UN moment d’égarement, et il arrive que Var Matin publie des informations intéressantes. Ainsi, ce 10 décembre, le florilège des réactions des sept députés varois à propos de ce fameux amendement sur le « rôle positif de la colonisation », qu’un député UMP un peu espiègle et beaucoup facho avait réussi à faire voter comme devant être imposé aux rédacteurs de manuels d’histoire ! Florilège, c’est façon de parler, car il n’y a là-dedans que des fleurs vénéneuse, sauf une.
Reprenons : pour Geneviève Lévy, critiquer l’amendement, c’est « sortir la phrase de son contexte ». Donc, cela signifierait qu’en dehors du rôle positif, le reste du texte évoquerait aussi les aspects négatifs : l’endoctrinement, souvent bien relayé par notre sainte mère l’Eglise, l’exploitation sordide des ouvriers dans les ateliers ou les campagnes, et jusqu’à la torture en Algérie (sans vouloir vous vexer, cher M.Aussaresses). Ce qui serait d’une audace que l’UMP ne saurait se permettre.
Pour Philippe Vitel, « la lecture de cet amendement ne va pas dans le sens qu’on voudrait nous faire croire ». Ce qui revient à dire qu’il n’a rien compris au texte qu’il a voté. Bravo !
Pour Jean-Michel Couve, député de Saint-Tropez et des yachts de luxe, « comparé à d’autres pays colonisateurs, le nôtre n’a pas laissé d’aussi durs souvenirs ». C’est sans doute ce qu’écrivait Djamila Boupacha, militante algérienne de l’indépendance, le cul fracassé par les bouteilles que nos brillants officiers s’efforçaient de lui faire prendre pour des suppositoires. Djamila, et combien d’autres ? Mais M. Couve n’a sûrement pas ce type de lectures.

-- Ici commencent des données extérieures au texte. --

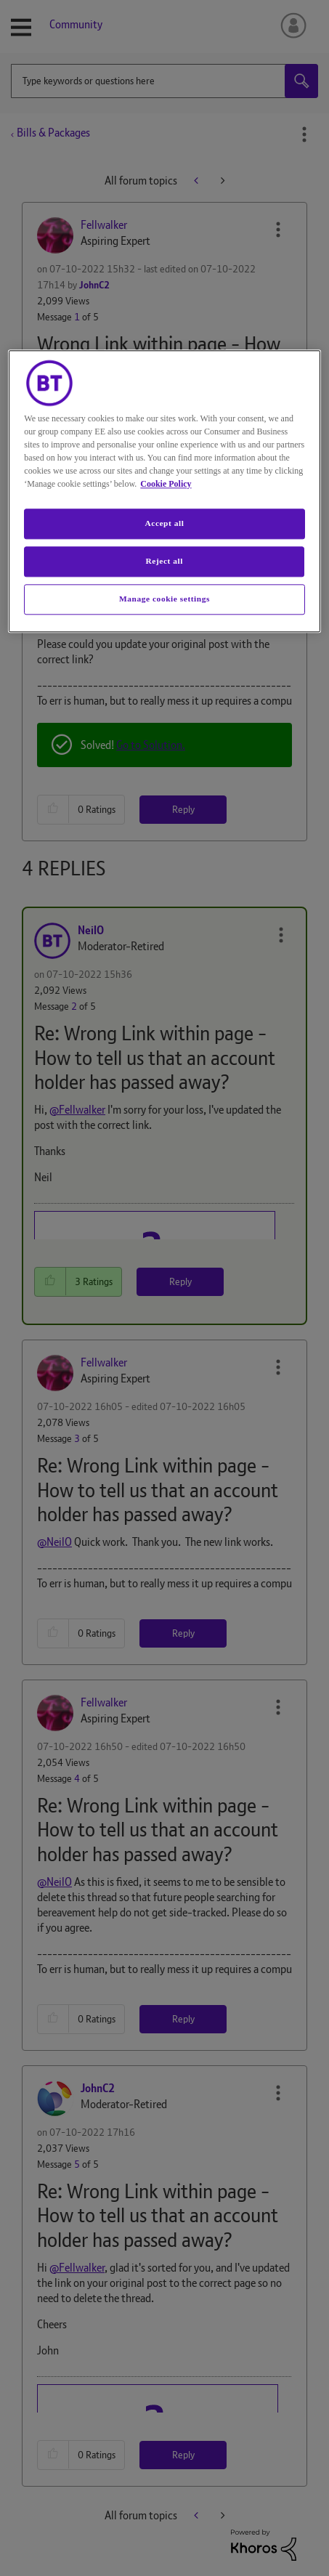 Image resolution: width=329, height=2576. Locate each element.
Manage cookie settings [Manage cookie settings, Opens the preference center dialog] (164, 598)
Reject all (164, 560)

Josette Pons fait dans la nuance. Plutôt que « rôle » positif, elle aurait préféré « aspect ». Ce qui, on en conviendra, change tout. Chochotte, va !
Quant à Jean-Sébastien Vialatte, personne ne s’étonnera de le trouver au hit-parade de ce tableau de déshonneur. D’abord, par son indignation à propos de la « repentance permanente », ce qui déjà pue le Sarkozy. Et aussi parce que, selon lui, « on ne peut nier les effets bénéfiques en matière de santé, alphabétisation, économie... » Tellement bénéfiques, les effets, qu’ils durent encore. Dans toutes nos anciennes colonies, on retrouve les mêmes caractéristiques : chômage, santé déplorable, sous-équipement sanitaire, sous-alimentation, instabilité des institutions. Ah, elle leur a été profitable, notre colonisation ! Comme on leur a bien appris à se débrouiller !
C’est sans doute pour cette raison que Georges Ginesta estime qu’il y a un « rôle positif de la France, qui a organisé des pays ». A part l’organisation de quelques puits de pétrole et de quelques Club Mèd, on ne voit pas trop.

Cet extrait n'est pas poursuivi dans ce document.